第37話 私の本心

 なんの脈絡もない展開で戸惑うばかりだが、監禁された。


 手足を縛られ、椅子に括りつけられているこの状況は監禁以外の何ものでもない。

 ただ、場所は覚えがある。

 覚えがあるというか、いつもの場所。

 俺の部屋だ。


「せんぱい、目が覚めましたか?」

「……玄、どういう冗談だよ」

「えー、冗談じゃないですよ。

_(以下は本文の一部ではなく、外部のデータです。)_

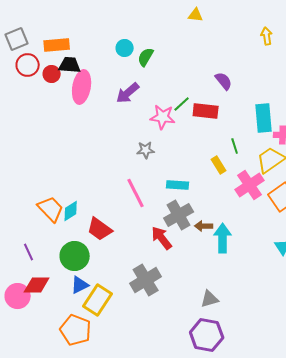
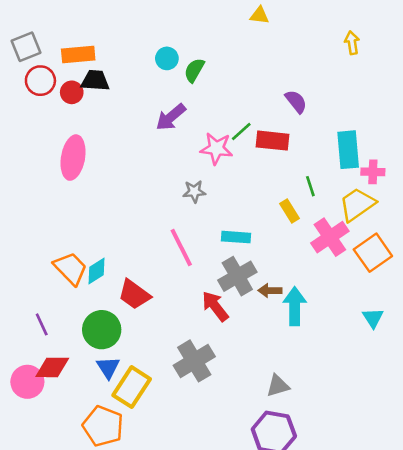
pink ellipse: (82, 87) -> (73, 158), moved
blue triangle: (80, 285) -> (108, 367), turned -36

やってみたかったんです」


 にやにやと。

 日葵は実に嬉しそうだ。


「ねえせんぱい、私とずっと一緒って言ってくれましたよね?」

「あ、ああ。いったけど」

「もう、何されても私のこと嫌いになんてなれませんよね?」

「……なれないよ。俺はお前が好きだ。だから早く縄を解け」

「だーめっ。せんぱいはずうっとここで私がお世話しようと思ってる次第です」

「なん、だと?」


 日葵は右手に空のペットボトルを、そして左手にはタオルを持っている。

 

「それは?」

「トイレしたくなったらいってください。私が受け止めてあげます」

「な、何言ってるんだよ? そんなこと」

「できます。私、せんぱいがどんなに排せつ物にまみれていても、そのまま添い寝だってできますよ。おむつも交換しますし、毎日お身体は拭きます」

「い、いやいやなんで急に?」

「だって、せんぱいが私から離れられない体になってくれないと、こんなことしたら嫌われちゃうじゃないですか。ね、今は違うでしょ? 私に監禁されても、私を嫌いになれない」

「……」


 一瞬で、色んな可能性を考えた。

 この監禁が冗談でなくマジだとして、そんなことをされてまで彼女を愛するなんて愚行が果たして可能かと。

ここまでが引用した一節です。